Although the treatment must be done over weeks, patients including some who’ve suffered more than 10 years with neuropathy have enjoyed significant improvement. Many have discontinued use of walking aids, begun meaningful exercise and stopped taking pain medications. Many are able to sleep better, walk with more stability and realize an amazing improvement in their quality of life.

What are the challenges in treating chronic pain given the opioid epidemic?

The challenges to treating chronic pain have dramatically increased due to the opioid and prescription drug epidemic. In 2015, more people died from prescription drug overdose than from motor vehicle accidents. Government regulatory entities, from the DEA to statewide agencies, are holding doctors much more accountable for their controlled substance (narcotic) prescribing practices. National and state guidelines are beginning to restrict physicians’ abilities to treat even patients who may legitimately need an opioid for acute and chronic pain.
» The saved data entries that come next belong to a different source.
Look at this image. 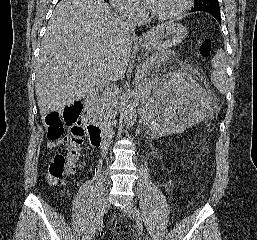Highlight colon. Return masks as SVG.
I'll return each instance as SVG.
<instances>
[{
    "instance_id": "colon-1",
    "label": "colon",
    "mask_w": 257,
    "mask_h": 240,
    "mask_svg": "<svg viewBox=\"0 0 257 240\" xmlns=\"http://www.w3.org/2000/svg\"><path fill=\"white\" fill-rule=\"evenodd\" d=\"M212 41L205 39L199 47V54L207 59L212 54ZM47 138L49 141H63L65 150L57 152L51 159L48 168V180L59 182L64 177L73 176L79 170V158L83 143L84 131L81 126V106L72 104L63 112H50L45 117ZM65 128H69L65 134Z\"/></svg>"
}]
</instances>
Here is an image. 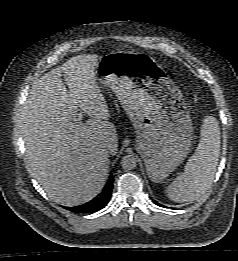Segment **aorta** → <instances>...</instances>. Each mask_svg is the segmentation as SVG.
Returning <instances> with one entry per match:
<instances>
[{
	"label": "aorta",
	"instance_id": "762f6f07",
	"mask_svg": "<svg viewBox=\"0 0 238 261\" xmlns=\"http://www.w3.org/2000/svg\"><path fill=\"white\" fill-rule=\"evenodd\" d=\"M136 165L137 159L133 155H125L121 160V166L124 170H133Z\"/></svg>",
	"mask_w": 238,
	"mask_h": 261
}]
</instances>
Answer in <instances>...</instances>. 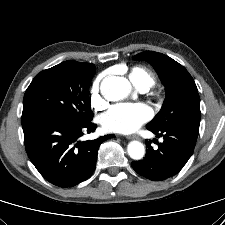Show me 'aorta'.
Masks as SVG:
<instances>
[{"label":"aorta","instance_id":"aorta-1","mask_svg":"<svg viewBox=\"0 0 225 225\" xmlns=\"http://www.w3.org/2000/svg\"><path fill=\"white\" fill-rule=\"evenodd\" d=\"M100 90L105 99L119 101L130 93L131 84L124 77L108 76L102 80ZM127 151L133 160H141L145 155V147L139 141H131L127 146Z\"/></svg>","mask_w":225,"mask_h":225}]
</instances>
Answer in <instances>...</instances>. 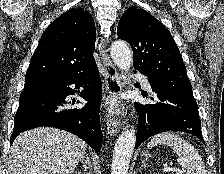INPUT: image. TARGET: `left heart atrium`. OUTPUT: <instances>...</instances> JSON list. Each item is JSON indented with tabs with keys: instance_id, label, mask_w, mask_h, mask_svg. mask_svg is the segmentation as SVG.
Here are the masks:
<instances>
[{
	"instance_id": "39dd6f15",
	"label": "left heart atrium",
	"mask_w": 224,
	"mask_h": 174,
	"mask_svg": "<svg viewBox=\"0 0 224 174\" xmlns=\"http://www.w3.org/2000/svg\"><path fill=\"white\" fill-rule=\"evenodd\" d=\"M111 106H114V102L111 103Z\"/></svg>"
}]
</instances>
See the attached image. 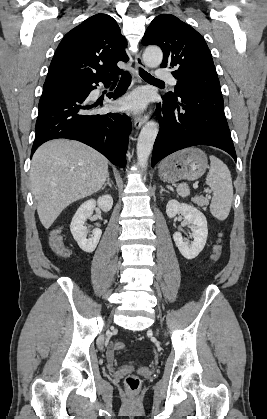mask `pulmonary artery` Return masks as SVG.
I'll list each match as a JSON object with an SVG mask.
<instances>
[{"label":"pulmonary artery","instance_id":"e3ab8cb5","mask_svg":"<svg viewBox=\"0 0 267 419\" xmlns=\"http://www.w3.org/2000/svg\"><path fill=\"white\" fill-rule=\"evenodd\" d=\"M156 78L167 81L170 85L176 86V79L167 71L158 70L156 72Z\"/></svg>","mask_w":267,"mask_h":419}]
</instances>
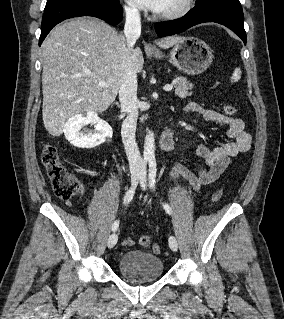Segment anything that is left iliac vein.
Returning a JSON list of instances; mask_svg holds the SVG:
<instances>
[{
    "instance_id": "left-iliac-vein-1",
    "label": "left iliac vein",
    "mask_w": 284,
    "mask_h": 319,
    "mask_svg": "<svg viewBox=\"0 0 284 319\" xmlns=\"http://www.w3.org/2000/svg\"><path fill=\"white\" fill-rule=\"evenodd\" d=\"M146 172L143 171L140 175V185L145 190L147 185ZM169 247L172 251H177L178 249V241L174 236L169 237Z\"/></svg>"
}]
</instances>
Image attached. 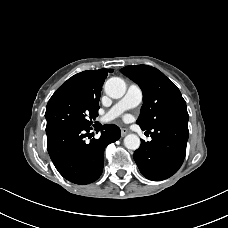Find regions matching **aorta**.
I'll list each match as a JSON object with an SVG mask.
<instances>
[{"label":"aorta","instance_id":"obj_1","mask_svg":"<svg viewBox=\"0 0 228 228\" xmlns=\"http://www.w3.org/2000/svg\"><path fill=\"white\" fill-rule=\"evenodd\" d=\"M105 93L114 99L121 98L126 92V84L119 77L108 79L104 85ZM124 145L129 150H137L140 146V138L135 134H129L124 138Z\"/></svg>","mask_w":228,"mask_h":228}]
</instances>
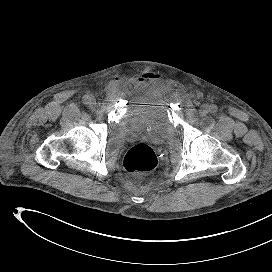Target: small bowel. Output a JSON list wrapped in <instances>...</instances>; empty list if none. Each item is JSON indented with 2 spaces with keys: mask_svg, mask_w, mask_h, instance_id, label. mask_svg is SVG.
<instances>
[{
  "mask_svg": "<svg viewBox=\"0 0 272 272\" xmlns=\"http://www.w3.org/2000/svg\"><path fill=\"white\" fill-rule=\"evenodd\" d=\"M117 79H118V78H117ZM135 80L138 81V82H141V81H143L144 79L140 76V77H137Z\"/></svg>",
  "mask_w": 272,
  "mask_h": 272,
  "instance_id": "small-bowel-1",
  "label": "small bowel"
}]
</instances>
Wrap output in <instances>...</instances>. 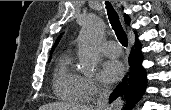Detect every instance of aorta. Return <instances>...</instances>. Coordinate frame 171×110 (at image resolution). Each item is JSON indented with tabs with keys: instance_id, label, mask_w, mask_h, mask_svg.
Segmentation results:
<instances>
[{
	"instance_id": "762f6f07",
	"label": "aorta",
	"mask_w": 171,
	"mask_h": 110,
	"mask_svg": "<svg viewBox=\"0 0 171 110\" xmlns=\"http://www.w3.org/2000/svg\"><path fill=\"white\" fill-rule=\"evenodd\" d=\"M104 23L92 16L83 26L78 42L79 69L85 75L94 72L100 61L99 44L104 33Z\"/></svg>"
}]
</instances>
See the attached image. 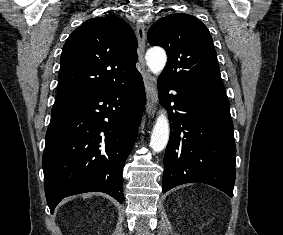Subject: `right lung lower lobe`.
I'll return each mask as SVG.
<instances>
[{
    "label": "right lung lower lobe",
    "instance_id": "1",
    "mask_svg": "<svg viewBox=\"0 0 283 235\" xmlns=\"http://www.w3.org/2000/svg\"><path fill=\"white\" fill-rule=\"evenodd\" d=\"M145 90L141 74L61 104L51 114L42 159L53 212L66 196L100 191L123 202L124 163L136 137Z\"/></svg>",
    "mask_w": 283,
    "mask_h": 235
}]
</instances>
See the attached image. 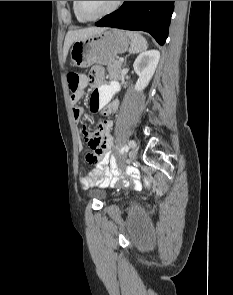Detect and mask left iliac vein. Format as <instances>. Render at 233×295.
<instances>
[{
	"label": "left iliac vein",
	"mask_w": 233,
	"mask_h": 295,
	"mask_svg": "<svg viewBox=\"0 0 233 295\" xmlns=\"http://www.w3.org/2000/svg\"><path fill=\"white\" fill-rule=\"evenodd\" d=\"M134 144L136 145V142L134 141ZM137 156V149H136V146L133 148L131 147V150L129 152V159L130 161H133Z\"/></svg>",
	"instance_id": "obj_1"
}]
</instances>
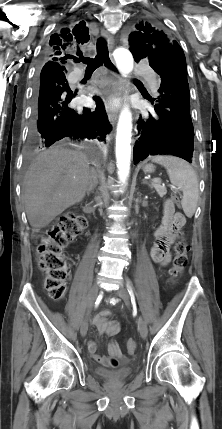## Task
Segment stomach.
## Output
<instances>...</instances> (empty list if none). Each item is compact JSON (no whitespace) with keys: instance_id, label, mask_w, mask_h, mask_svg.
Here are the masks:
<instances>
[{"instance_id":"1","label":"stomach","mask_w":222,"mask_h":429,"mask_svg":"<svg viewBox=\"0 0 222 429\" xmlns=\"http://www.w3.org/2000/svg\"><path fill=\"white\" fill-rule=\"evenodd\" d=\"M154 170H155V166H154L153 164H146V165L143 167V171H144L145 173H152V172H154Z\"/></svg>"}]
</instances>
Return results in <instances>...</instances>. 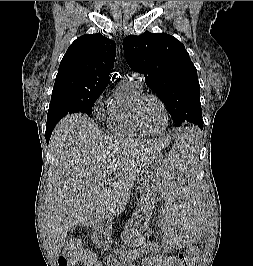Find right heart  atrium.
<instances>
[{
  "label": "right heart atrium",
  "mask_w": 253,
  "mask_h": 266,
  "mask_svg": "<svg viewBox=\"0 0 253 266\" xmlns=\"http://www.w3.org/2000/svg\"><path fill=\"white\" fill-rule=\"evenodd\" d=\"M103 102H104V95L101 94L97 97L95 103H94V111L95 112H99L101 110V107L103 105Z\"/></svg>",
  "instance_id": "obj_1"
}]
</instances>
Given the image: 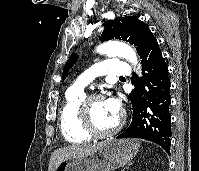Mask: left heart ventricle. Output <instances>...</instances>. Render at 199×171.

Energy medicine is one way to accomplish this goal. The Sanexas device has been used locally and nationwide to treat a wide variety of painful diseases. In the treatment of low back pain, for example, the electronic cell signaling approach, which has a profound anti-inflammatory effect, has been used in place of steroids. These and other “energy medicine” approaches have the distinct benefit of being virtually drug and risk free. What’s on the horizon in terms of treatments and/or research on chronic pain?

Many applications of energy medicine have the potential for bringing about paradigm shifts in the treatment of chronic pain. The RST-Sanexas device utilizes a series of treatments over a period of time in the case of neuropathic pain.

Other advanced pain treatments include procedures that:

■ Reduce scarring in the epidural space (a thin area between the inside of the spine and the protective layer around the spinal cord).

■ Long-term relief for back and knee pain through peripheral and spinal cord nerve stimulation into the back of the spinal cord. Signals from the generator device can be managed by a compact battery-powered generator either placed peripherally or implanted under the skin.

■ Treatments for migraines, tension, cluster and other types of headaches temporarily blocking the pain source with application of a topical local anesthetic into the nose.